- **What is being asked**: Below is a listing. Return the lines from the one that contains "Crossing the" to the one that contains "February 2026", both ends included, verbatim and with no pictures.

Data shown: Begin

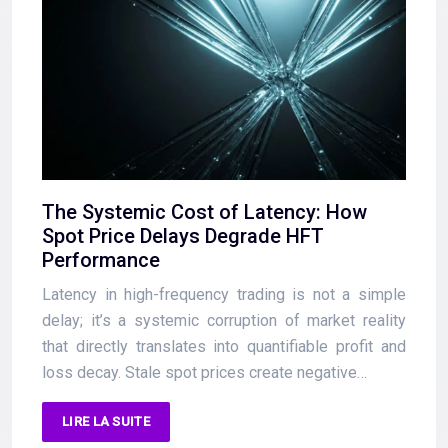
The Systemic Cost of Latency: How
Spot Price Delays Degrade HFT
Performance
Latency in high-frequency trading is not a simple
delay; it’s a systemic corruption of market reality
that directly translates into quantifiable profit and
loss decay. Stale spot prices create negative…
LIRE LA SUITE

Data shown: End
Data shown: Begin

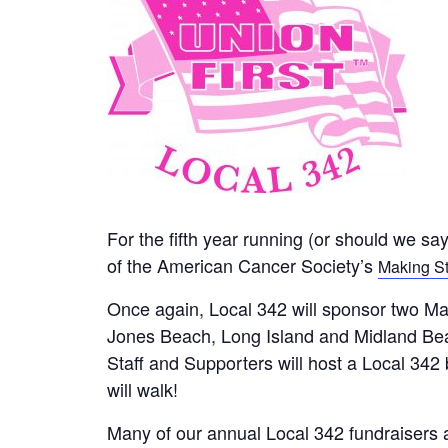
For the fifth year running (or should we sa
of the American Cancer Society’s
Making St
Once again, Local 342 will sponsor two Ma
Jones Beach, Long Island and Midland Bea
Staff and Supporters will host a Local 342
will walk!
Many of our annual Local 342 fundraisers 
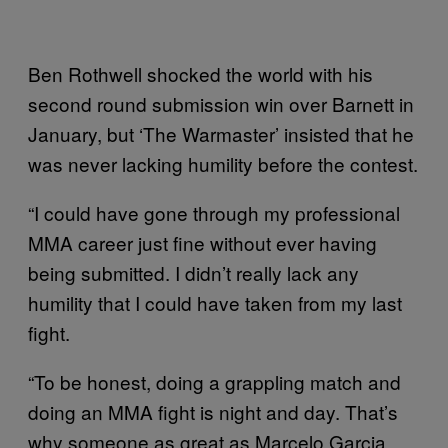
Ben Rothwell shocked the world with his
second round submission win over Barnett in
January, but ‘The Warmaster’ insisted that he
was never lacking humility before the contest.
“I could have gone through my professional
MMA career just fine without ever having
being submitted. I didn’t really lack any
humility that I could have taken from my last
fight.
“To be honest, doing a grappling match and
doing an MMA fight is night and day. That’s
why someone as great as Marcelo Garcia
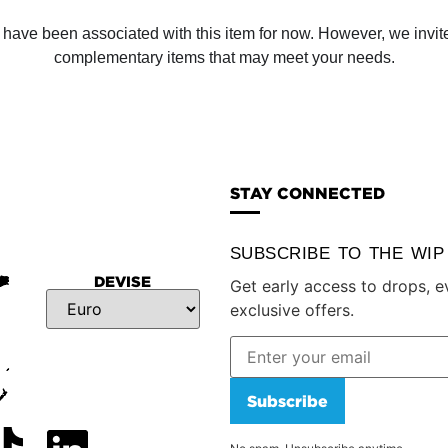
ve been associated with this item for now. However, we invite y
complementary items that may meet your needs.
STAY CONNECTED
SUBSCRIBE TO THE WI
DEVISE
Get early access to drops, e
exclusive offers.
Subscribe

Data shown: End
Data shown: Begin

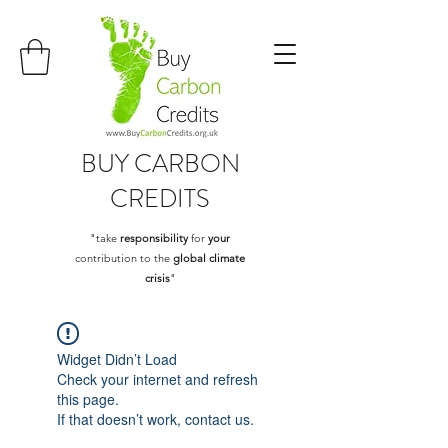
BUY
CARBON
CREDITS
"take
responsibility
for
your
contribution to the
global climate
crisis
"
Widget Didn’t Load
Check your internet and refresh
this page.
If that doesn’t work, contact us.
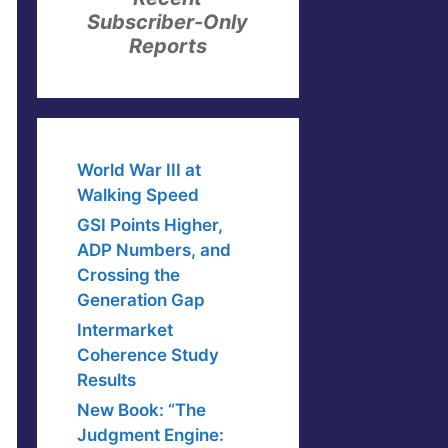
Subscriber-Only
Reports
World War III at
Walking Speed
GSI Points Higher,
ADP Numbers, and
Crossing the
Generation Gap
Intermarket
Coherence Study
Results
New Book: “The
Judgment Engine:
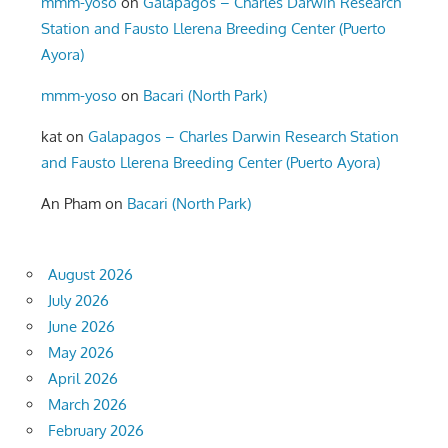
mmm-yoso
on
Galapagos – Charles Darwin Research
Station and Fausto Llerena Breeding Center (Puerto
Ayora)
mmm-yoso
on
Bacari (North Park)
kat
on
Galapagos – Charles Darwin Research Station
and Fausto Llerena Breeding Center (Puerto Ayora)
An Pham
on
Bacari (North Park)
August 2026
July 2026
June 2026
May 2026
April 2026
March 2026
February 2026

Data shown: End

- **Written solution**:
Crossing the
Generation Gap
Intermarket
Coherence Study
Results
New Book: “The
Judgment Engine:
mmm-yoso
on
Galapagos – Charles Darwin Research
Station and Fausto Llerena Breeding Center (Puerto
Ayora)
mmm-yoso
on
Bacari (North Park)
kat
on
Galapagos – Charles Darwin Research Station
and Fausto Llerena Breeding Center (Puerto Ayora)
An Pham
on
Bacari (North Park)
August 2026
July 2026
June 2026
May 2026
April 2026
March 2026
February 2026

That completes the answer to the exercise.